_PROMPT_
Set out exactly every line of the entries below, starting at the line that holds "ité ne devrait" and stopping after the line that holds "la clé d'une".

_Dataset entries_
§
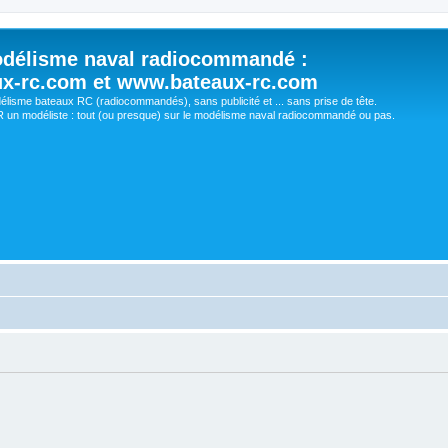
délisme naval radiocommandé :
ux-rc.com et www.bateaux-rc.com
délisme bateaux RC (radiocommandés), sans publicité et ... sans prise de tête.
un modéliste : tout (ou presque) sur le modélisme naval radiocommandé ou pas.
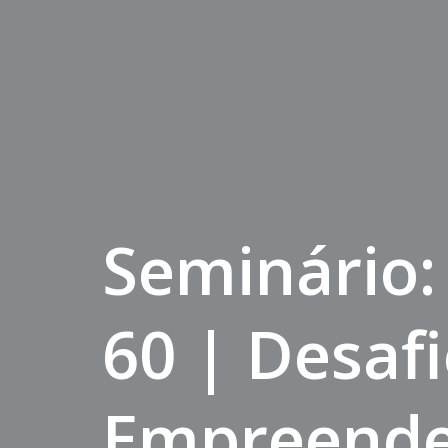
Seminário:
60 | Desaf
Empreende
§
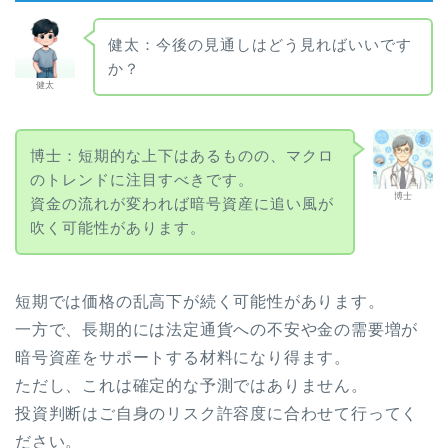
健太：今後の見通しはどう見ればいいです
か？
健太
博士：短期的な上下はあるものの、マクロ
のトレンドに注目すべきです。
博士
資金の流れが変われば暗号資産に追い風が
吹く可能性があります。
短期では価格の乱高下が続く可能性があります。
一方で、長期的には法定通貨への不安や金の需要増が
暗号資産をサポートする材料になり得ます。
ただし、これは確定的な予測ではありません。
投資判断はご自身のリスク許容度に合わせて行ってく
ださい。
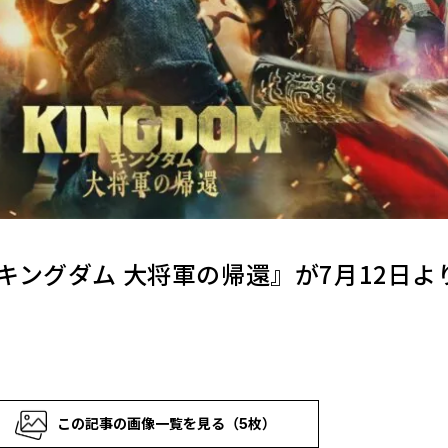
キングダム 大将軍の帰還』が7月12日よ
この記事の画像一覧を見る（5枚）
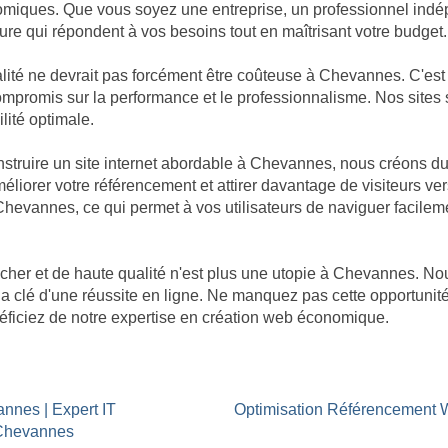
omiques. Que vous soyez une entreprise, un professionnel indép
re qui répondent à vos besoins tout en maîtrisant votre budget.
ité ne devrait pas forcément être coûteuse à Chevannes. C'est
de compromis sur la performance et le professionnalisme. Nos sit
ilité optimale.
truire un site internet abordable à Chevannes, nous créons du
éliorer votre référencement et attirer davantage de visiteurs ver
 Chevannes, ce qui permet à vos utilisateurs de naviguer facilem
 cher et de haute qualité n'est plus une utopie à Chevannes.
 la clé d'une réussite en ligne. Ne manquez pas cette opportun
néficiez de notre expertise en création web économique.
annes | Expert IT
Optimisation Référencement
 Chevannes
§
_YOUR RESPONSE_
ité ne devrait pas forcément être coûteuse à Chevannes. C'est
de compromis sur la performance et le professionnalisme. Nos sit
ilité optimale.
truire un site internet abordable à Chevannes, nous créons du
éliorer votre référencement et attirer davantage de visiteurs ver
 Chevannes, ce qui permet à vos utilisateurs de naviguer facilem
 cher et de haute qualité n'est plus une utopie à Chevannes.
 la clé d'une réussite en ligne. Ne manquez pas cette opportun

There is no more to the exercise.